Da qualche settimana va in onda il tuo nuovo programma Riaccendiamo i fuochi, dove racconti le difficoltà dei ristoratori italiani in questa situazione di emergenza. Anche a New York la ristorazione si è confrontata e si sta di nuovo confrontando con le conseguenze della pandemia e delle chiusure. Quali sono le differenze tra gli USA e l’Italia da questo punto di vista?
“La differenza è che negli Stati Uniti c’è stato un grandissimo aiuto da parte delle istituzioni e del Congresso, che hanno elargito aiuti economici veramente sostanziosi a tutti, in modo piuttosto semplice. Da questo punto di vista perciò i ristoratori sono stati molto aiutati. Non so cosa accadrà con questa nuova ondata, staremo a vedere, ma se dovessero confermare quello che hanno fatto nella prima ondata allora chapeau alle istituzioni americane”.

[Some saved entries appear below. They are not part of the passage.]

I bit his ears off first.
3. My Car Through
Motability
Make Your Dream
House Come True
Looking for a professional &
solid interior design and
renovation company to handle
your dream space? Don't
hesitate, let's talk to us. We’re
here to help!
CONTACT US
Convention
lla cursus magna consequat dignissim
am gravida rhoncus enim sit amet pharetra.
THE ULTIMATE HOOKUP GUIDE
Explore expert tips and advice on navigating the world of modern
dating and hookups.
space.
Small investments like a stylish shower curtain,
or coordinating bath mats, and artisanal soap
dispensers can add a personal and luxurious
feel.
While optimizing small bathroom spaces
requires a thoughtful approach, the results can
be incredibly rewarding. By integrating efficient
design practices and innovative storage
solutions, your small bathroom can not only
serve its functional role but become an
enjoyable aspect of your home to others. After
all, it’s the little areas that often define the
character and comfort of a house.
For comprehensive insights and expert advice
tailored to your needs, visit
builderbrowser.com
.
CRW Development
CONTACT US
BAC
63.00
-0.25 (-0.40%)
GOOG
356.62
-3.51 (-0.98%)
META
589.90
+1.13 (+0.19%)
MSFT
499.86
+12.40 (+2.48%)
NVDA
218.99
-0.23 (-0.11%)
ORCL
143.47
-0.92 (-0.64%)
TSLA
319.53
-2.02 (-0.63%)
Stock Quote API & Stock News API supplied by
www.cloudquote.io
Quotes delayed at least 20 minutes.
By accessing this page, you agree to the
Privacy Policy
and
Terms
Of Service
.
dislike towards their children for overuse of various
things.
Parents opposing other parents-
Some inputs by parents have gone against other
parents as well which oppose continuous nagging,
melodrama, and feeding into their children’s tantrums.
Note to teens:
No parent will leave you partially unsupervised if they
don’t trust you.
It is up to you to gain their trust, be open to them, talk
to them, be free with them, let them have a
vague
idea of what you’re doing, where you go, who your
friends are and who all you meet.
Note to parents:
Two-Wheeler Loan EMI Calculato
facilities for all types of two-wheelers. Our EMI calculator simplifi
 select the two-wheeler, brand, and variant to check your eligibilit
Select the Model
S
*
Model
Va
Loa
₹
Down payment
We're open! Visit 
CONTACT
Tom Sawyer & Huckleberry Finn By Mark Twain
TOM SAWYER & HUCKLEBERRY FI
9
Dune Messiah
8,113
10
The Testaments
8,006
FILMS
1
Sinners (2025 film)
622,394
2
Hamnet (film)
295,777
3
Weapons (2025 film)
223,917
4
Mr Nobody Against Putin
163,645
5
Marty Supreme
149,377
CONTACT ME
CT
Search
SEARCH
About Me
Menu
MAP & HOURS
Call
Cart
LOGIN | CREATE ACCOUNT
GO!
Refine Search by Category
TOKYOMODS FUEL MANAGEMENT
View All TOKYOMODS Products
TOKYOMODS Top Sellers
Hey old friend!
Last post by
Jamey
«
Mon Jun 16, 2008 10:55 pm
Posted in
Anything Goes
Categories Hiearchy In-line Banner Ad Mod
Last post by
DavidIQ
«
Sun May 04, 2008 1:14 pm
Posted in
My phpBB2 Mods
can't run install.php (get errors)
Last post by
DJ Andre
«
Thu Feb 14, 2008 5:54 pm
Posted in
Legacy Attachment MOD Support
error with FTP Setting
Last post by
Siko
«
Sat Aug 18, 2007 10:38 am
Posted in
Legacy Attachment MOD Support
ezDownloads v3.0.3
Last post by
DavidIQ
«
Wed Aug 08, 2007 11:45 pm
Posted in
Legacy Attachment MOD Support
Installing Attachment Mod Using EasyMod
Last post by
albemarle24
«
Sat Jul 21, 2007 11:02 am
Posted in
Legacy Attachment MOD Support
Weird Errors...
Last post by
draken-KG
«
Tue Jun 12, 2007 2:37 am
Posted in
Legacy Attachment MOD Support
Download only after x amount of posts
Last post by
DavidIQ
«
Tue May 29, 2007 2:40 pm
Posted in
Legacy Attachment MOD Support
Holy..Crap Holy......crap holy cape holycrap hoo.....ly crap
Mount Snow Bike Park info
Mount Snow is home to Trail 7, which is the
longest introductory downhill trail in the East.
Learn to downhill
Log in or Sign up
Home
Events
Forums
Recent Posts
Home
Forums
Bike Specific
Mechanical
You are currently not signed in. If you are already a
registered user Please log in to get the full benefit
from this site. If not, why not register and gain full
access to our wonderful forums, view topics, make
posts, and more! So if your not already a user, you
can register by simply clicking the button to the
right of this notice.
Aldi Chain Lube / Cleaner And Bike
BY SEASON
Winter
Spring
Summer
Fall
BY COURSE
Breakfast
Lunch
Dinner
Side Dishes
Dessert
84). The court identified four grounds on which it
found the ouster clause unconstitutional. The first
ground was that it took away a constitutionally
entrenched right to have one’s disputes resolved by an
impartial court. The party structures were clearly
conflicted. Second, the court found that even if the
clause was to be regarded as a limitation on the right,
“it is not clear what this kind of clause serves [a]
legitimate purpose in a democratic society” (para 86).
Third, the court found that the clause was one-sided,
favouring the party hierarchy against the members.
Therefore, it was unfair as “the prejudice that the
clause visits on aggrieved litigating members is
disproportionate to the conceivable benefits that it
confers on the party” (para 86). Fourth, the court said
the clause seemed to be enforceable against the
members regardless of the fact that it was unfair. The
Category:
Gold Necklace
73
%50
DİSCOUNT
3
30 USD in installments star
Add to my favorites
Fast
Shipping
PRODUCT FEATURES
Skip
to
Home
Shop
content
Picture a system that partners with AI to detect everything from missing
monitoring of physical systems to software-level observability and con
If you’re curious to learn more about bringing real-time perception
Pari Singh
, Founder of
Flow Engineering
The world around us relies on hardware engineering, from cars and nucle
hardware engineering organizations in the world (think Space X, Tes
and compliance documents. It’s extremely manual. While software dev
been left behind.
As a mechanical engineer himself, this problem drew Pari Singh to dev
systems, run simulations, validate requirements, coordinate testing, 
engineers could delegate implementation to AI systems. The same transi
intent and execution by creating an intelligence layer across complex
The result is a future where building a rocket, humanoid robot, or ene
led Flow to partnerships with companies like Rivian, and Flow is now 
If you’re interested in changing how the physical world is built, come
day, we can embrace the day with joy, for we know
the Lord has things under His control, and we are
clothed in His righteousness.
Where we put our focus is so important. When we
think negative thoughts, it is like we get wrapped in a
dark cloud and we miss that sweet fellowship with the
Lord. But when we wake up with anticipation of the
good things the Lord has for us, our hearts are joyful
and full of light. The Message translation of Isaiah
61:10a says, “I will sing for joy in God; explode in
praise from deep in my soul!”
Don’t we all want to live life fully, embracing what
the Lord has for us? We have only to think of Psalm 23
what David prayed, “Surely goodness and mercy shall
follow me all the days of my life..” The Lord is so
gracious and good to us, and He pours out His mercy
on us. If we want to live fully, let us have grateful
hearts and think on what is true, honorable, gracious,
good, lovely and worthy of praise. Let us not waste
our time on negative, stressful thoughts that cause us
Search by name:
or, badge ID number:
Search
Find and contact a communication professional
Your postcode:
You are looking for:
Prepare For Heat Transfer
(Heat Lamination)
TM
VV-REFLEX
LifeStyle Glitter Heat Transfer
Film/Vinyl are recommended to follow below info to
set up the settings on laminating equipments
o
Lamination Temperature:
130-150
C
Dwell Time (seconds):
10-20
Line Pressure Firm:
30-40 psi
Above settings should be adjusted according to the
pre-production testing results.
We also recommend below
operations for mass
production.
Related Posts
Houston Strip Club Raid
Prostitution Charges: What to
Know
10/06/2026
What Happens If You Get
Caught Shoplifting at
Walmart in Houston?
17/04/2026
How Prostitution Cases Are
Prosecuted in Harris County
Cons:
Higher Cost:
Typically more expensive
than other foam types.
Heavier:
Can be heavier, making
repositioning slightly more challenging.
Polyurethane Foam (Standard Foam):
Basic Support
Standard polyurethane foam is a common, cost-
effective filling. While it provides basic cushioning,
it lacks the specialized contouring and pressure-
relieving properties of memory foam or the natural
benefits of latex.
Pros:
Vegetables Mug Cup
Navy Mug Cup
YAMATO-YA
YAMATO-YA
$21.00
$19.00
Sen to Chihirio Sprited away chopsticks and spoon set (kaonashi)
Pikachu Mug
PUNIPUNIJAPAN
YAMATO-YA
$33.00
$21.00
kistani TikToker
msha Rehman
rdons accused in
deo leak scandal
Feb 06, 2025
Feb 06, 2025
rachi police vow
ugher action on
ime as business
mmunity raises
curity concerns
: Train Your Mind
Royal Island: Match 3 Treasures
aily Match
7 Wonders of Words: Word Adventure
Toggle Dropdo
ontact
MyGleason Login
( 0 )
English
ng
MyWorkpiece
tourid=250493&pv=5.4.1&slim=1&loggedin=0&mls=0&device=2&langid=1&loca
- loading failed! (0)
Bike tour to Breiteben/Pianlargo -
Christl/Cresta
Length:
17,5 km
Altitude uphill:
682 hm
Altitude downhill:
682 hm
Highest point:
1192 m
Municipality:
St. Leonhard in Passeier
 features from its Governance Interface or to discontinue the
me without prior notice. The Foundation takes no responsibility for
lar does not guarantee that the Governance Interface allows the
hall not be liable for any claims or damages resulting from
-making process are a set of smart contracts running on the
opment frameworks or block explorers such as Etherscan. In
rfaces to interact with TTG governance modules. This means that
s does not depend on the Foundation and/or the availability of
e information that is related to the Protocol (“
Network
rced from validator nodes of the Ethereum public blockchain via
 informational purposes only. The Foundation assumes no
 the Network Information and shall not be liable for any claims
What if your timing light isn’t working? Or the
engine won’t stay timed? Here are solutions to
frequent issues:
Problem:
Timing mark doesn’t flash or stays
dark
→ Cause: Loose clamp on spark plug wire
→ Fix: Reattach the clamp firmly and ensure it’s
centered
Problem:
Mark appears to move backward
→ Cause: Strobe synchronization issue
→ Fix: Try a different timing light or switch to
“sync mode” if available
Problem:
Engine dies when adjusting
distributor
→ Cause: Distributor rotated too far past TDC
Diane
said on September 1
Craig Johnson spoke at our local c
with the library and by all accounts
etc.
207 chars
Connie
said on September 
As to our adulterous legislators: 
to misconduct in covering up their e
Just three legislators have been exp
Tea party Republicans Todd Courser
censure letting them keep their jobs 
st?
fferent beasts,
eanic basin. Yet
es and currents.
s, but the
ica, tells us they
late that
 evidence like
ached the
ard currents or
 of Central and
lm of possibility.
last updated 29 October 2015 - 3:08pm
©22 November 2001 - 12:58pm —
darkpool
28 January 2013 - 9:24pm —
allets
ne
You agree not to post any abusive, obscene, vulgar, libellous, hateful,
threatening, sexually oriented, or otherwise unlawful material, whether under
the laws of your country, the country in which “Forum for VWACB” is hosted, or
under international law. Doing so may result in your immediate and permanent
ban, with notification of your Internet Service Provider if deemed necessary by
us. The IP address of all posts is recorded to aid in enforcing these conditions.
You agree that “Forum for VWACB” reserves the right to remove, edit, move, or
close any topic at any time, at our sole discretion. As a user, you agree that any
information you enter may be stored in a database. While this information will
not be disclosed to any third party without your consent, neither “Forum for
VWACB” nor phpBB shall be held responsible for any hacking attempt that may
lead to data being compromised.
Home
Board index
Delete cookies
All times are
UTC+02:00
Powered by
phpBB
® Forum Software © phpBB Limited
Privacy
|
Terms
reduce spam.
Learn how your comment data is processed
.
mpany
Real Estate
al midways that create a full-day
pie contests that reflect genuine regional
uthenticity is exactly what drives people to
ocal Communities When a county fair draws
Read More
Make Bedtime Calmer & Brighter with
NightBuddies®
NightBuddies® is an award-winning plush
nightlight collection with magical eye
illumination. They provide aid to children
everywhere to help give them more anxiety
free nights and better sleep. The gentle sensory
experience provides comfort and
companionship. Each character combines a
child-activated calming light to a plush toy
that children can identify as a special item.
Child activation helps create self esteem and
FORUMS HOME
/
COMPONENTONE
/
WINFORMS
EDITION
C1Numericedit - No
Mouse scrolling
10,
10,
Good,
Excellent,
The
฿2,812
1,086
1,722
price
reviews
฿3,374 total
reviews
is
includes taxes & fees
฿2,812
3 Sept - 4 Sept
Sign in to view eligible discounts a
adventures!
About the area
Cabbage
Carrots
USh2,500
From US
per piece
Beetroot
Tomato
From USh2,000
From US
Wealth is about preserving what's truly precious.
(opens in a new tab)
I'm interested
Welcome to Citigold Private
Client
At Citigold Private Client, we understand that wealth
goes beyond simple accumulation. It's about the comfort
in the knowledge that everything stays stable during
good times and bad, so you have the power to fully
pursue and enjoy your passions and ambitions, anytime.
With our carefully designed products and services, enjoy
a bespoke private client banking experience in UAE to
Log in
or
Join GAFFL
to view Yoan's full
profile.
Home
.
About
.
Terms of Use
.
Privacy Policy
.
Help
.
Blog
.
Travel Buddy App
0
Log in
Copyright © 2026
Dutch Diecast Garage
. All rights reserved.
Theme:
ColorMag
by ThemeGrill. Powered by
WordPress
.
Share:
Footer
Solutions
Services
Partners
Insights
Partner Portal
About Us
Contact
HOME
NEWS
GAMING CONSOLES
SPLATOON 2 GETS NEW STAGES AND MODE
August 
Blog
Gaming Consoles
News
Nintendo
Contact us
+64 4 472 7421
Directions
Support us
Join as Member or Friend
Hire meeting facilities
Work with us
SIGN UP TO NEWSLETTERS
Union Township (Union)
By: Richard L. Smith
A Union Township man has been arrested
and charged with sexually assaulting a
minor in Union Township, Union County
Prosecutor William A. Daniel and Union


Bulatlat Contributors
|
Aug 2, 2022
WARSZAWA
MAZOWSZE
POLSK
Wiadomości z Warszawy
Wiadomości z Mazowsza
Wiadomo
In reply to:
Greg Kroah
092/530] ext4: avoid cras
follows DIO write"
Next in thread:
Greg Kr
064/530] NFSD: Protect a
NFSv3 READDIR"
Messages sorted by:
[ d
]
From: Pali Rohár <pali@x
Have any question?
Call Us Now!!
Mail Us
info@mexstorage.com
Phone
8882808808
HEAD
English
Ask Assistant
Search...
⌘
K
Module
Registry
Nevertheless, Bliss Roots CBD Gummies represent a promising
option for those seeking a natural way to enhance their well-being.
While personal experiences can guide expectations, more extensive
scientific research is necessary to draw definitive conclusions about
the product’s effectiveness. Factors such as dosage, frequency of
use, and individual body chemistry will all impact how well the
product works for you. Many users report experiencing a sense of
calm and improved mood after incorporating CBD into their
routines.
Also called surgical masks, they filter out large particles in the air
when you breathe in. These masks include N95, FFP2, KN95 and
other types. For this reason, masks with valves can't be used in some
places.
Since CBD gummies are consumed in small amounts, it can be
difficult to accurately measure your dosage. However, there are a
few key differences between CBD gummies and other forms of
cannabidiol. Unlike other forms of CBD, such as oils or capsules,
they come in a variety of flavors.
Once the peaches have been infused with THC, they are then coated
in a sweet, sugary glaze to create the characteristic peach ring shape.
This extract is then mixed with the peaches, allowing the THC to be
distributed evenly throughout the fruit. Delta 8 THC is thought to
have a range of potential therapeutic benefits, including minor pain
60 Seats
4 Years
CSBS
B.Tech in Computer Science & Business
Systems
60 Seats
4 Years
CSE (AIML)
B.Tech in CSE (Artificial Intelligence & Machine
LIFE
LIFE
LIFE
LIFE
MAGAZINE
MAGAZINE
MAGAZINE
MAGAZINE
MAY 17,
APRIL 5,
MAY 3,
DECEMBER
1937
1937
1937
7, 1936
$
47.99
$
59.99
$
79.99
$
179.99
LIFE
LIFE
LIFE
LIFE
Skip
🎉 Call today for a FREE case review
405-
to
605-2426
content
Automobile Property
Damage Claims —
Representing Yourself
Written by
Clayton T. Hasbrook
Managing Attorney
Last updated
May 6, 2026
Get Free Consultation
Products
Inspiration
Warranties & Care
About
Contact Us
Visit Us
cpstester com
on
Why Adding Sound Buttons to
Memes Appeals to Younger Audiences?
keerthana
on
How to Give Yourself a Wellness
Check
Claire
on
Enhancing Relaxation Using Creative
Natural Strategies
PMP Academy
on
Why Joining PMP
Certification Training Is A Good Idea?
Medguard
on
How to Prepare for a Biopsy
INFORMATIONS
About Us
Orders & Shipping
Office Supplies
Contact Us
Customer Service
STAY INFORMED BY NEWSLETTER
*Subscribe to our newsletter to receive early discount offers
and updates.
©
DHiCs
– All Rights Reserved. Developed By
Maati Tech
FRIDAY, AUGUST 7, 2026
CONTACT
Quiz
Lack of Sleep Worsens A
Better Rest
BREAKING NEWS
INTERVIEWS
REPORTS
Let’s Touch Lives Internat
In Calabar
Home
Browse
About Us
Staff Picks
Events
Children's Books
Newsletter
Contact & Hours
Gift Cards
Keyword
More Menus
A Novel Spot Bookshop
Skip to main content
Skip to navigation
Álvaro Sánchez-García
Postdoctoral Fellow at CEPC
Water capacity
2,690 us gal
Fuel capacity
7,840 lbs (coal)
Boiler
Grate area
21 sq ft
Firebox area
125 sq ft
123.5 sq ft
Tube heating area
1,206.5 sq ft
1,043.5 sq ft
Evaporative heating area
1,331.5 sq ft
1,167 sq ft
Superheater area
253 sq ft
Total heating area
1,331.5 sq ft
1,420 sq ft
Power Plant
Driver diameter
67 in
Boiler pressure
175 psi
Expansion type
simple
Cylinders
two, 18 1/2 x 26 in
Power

Nel libro tu racconti di luoghi e persone sparsi su tutto il territorio degli Stati Uniti. Ci sono però alcune storie di New York molto affascinanti, come quella del mercato ittico di Fulton nel Bronx, che tu definisci «La Wall Street del pesce», o della Chinatown del Queens, a Flushing. Per concludere con un po’ di speranza, nell’augurio che si possa tornare presto a visitare New York, hai un posto del cuore nella città, magari che associ a un cibo in particolare?
“Ti dico la verità, la vita del ristoratore a New York non ti concede tanto spazio. Ti svegli la mattina molto presto e si finisce sempre molto tardi, forse troppo. Questa pandemia ha messo in evidenza che il tempo è un valore assoluto nella vita dell’uomo e specialmente degli imprenditori che lavorano tantissimo. Questo tempo deve essere messo a disposizione proprio per dedicarsi ai posti del cuore. Spero che nel prossimo futuro tutto questo sia di insegnamento anche a me e che tutti noi potremo riuscire a prenderci tutti i giorni queste piccole soddisfazioni, che per me purtroppo al momento sono sconosciute. Quando mi sposto per la città è sempre per lavoro o perché voglio capire delle cose, dato che sono una persona molto curiosa, ma non ho mai il tempo di andarmene in giro liberamente e trovare un mio posto del cuore”.